** TASK TO CARRY OUT **
Reproduce the entries below exactly, but only from the line containing "с 10:00 до 21:00 (вход до 20:00)" to the line containing "Подписаться на новости", inclusive.

** GIVEN RECORDS **
++++++
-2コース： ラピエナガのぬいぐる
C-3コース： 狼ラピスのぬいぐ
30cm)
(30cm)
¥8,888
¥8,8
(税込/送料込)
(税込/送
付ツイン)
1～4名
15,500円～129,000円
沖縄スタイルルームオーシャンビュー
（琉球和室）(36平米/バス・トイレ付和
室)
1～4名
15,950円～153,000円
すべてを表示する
++++++
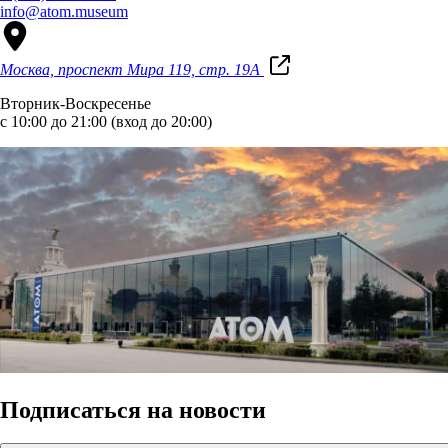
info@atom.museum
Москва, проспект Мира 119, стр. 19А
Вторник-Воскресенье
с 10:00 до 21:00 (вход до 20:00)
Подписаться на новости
++++++
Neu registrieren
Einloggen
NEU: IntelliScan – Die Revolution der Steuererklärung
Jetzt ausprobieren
++++++
** ANSWER FOR THIS EXERCISE **
с 10:00 до 21:00 (вход до 20:00)
Подписаться на новости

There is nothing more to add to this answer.